## The problem:
Beginning with the line that contains "Hammerbacher Schreibtisch elektrisch", retype the entries below exactly, ending with the line that contains "Slå på ugnen på 150 grader.". Leave out any pictures.

## Input data:
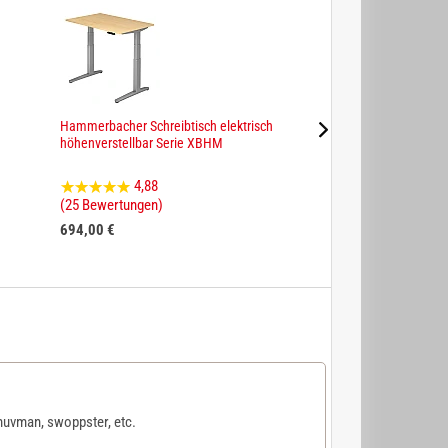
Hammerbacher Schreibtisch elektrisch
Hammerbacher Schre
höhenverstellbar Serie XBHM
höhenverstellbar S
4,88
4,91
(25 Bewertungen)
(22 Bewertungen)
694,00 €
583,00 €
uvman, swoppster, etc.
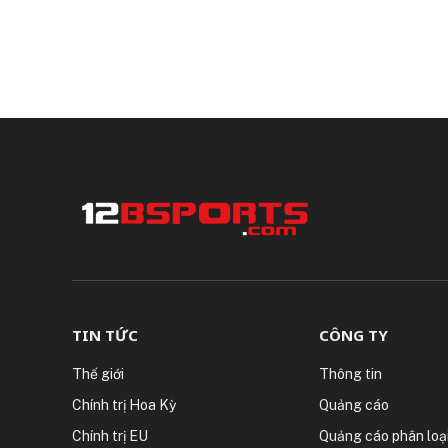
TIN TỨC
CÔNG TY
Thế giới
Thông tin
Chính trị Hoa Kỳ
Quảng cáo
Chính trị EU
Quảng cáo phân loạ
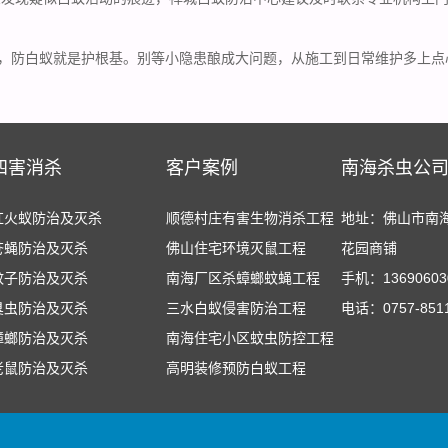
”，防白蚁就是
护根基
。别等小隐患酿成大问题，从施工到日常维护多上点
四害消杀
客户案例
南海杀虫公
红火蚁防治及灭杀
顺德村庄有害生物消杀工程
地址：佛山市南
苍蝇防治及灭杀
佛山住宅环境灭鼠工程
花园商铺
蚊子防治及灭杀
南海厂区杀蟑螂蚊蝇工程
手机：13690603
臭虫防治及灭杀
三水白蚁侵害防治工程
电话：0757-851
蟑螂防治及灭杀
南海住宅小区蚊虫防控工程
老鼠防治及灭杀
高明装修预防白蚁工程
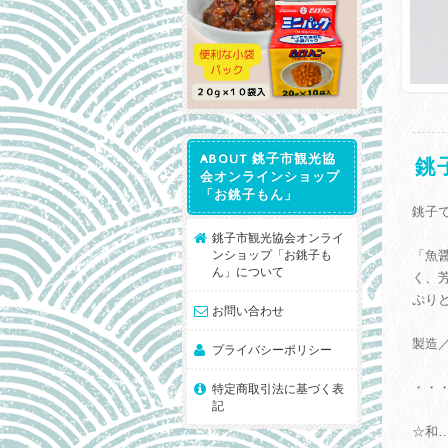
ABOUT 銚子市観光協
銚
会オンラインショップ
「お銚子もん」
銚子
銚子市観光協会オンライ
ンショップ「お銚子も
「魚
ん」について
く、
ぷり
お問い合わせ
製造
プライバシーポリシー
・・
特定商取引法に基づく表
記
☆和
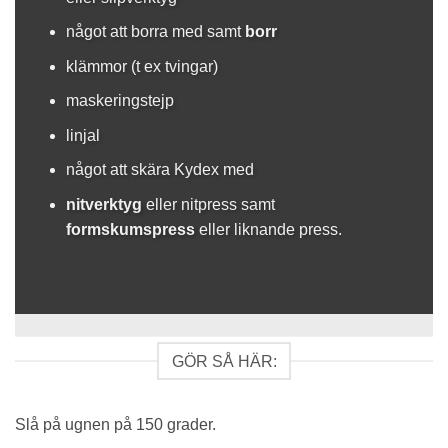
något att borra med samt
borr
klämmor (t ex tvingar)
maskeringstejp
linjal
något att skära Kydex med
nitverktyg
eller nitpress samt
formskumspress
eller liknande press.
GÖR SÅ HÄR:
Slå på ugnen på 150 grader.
---
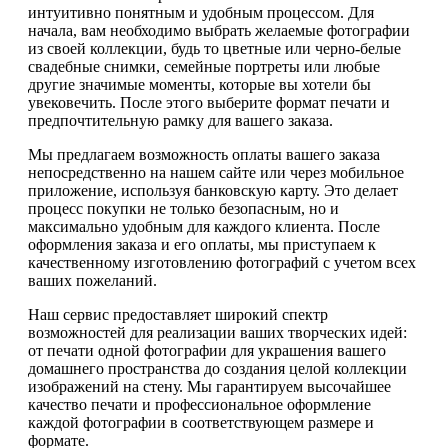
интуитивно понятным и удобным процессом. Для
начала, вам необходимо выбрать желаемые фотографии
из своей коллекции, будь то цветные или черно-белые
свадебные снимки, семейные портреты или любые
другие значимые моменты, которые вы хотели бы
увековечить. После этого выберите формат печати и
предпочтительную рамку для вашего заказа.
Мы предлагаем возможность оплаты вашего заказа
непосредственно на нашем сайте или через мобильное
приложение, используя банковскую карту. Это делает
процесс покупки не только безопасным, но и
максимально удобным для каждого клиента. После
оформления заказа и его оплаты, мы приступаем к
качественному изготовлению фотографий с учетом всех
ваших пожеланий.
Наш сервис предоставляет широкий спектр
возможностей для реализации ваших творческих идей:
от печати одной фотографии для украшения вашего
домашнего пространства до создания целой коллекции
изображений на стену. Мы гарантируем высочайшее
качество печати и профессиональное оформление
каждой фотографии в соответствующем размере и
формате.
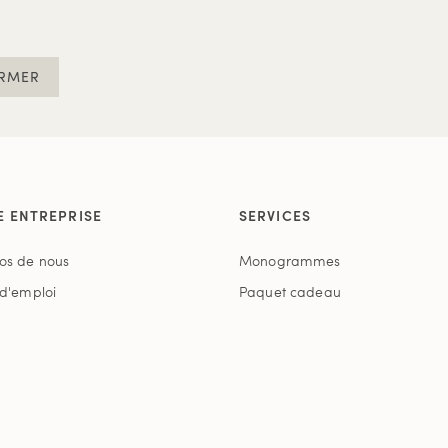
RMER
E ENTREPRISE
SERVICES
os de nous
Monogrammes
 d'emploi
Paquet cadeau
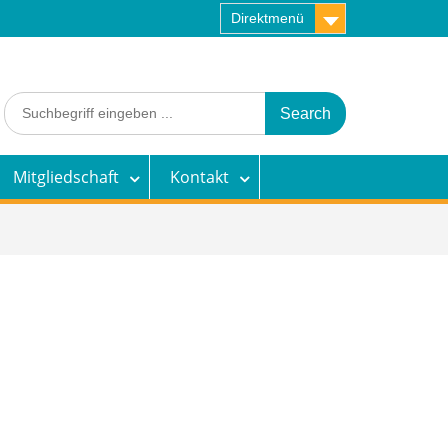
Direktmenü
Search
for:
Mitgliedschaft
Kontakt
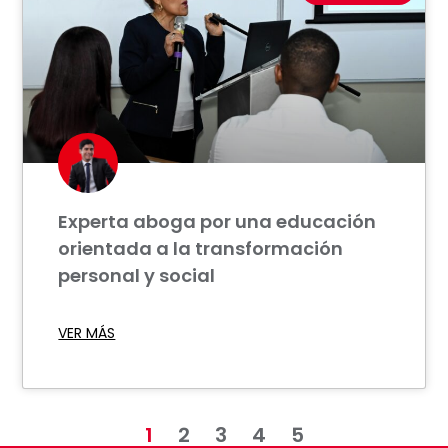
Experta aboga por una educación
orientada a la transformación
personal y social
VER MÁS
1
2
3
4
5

## Response box:
Hammerbacher Schreibtisch elektrisch
Hammerbacher Schre
höhenverstellbar Serie XBHM
höhenverstellbar S
4,88
4,91
(25 Bewertungen)
(22 Bewertungen)
694,00 €
583,00 €
uvman, swoppster, etc.
TIN TỨC
CÔNG TY
Thế giới
Thông tin
Chính trị Hoa Kỳ
Quảng cáo
Chính trị EU
Quảng cáo phân loạ
”，防白蚁就是
护根基
。别等小隐患酿成大问题，从施工到日常维护多上点
四害消杀
客户案例
南海杀虫公
红火蚁防治及灭杀
顺德村庄有害生物消杀工程
地址：佛山市南
苍蝇防治及灭杀
佛山住宅环境灭鼠工程
花园商铺
蚊子防治及灭杀
南海厂区杀蟑螂蚊蝇工程
手机：13690603
臭虫防治及灭杀
三水白蚁侵害防治工程
电话：0757-851
蟑螂防治及灭杀
南海住宅小区蚊虫防控工程
老鼠防治及灭杀
高明装修预防白蚁工程
ABOUT 銚子市観光協
銚
会オンラインショップ
「お銚子もん」
銚子
銚子市観光協会オンライ
ンショップ「お銚子も
「魚
ん」について
く、
ぷり
お問い合わせ
製造
プライバシーポリシー
・・
特定商取引法に基づく表
記
☆和
något att borra med samt
borr
klämmor (t ex tvingar)
maskeringstejp
linjal
något att skära Kydex med
nitverktyg
eller nitpress samt
formskumspress
eller liknande press.
GÖR SÅ HÄR:
Slå på ugnen på 150 grader.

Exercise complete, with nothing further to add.